Lorsque tu ne sais pas où tu vas, regarde d'où tu viens.

(et réciproquement)

née à Paris au pied de la butte en 1955 ( rue d'Orsel pour ceux qui connaissent) à l'époque il n'y avait dans cette rue qu'une laiterie parisienne, une mercerie, une dame qui sortait sa chaise dehors pour prendre l'air, des gens qui faisaient "pelope"....Tati commençait à peine à envahir le boulevard Barbès.

une rue entre le Sacré Coeur et LE boulevard.... celui qui va de la Gare du Nord à la place Clichy, en passant par Barbès et Pigalle.

une rue frontière entre

d'un côté, la village, Montmartre, son jardin, d'abord terrain de jeu, plus tard le terrain des roulades sur les pelouses interdites, les escalades sur les toits de la basilique et plus tard encore les roucoulades dans les contre-allées

de l'autre côté, la faune, les loubards, les méchants, les voleurs, les putes, les flics

une rue carrefour entre

d'un côté la Goutte d'or, le marché sous le métro,

de l'autre, la place des Abesses, la rue Lepic,

à mes pieds, les marchands de tissus et les marchandes des 4 saisons

et sous mes yeux, les chanteurs de cour, l'homme orchestre, les montreurs d'ours, les gros costauds qui brisaient leurs chaînes..

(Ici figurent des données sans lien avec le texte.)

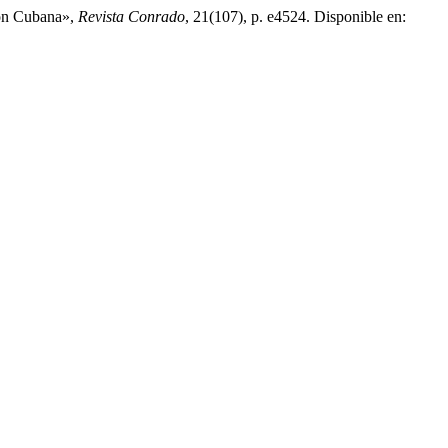
ión Cubana»,
Revista Conrado
, 21(107), p. e4524. Disponible en:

et même le vitrier, le rémouleur, les charbonniers


Découvrez Georges Chelon!

et c'est dans cette petite rue de ma jeunesse que j'ai attendu, plus ou moins patiemment de partir

partir très vite à la découverte de l'ailleurs, chercher mes marques, d'autres repères, laisser mes empreintes

chercher ma tribu

Là où le coeur est, les pieds n'hésitent pas à y aller " (proverbe togolais)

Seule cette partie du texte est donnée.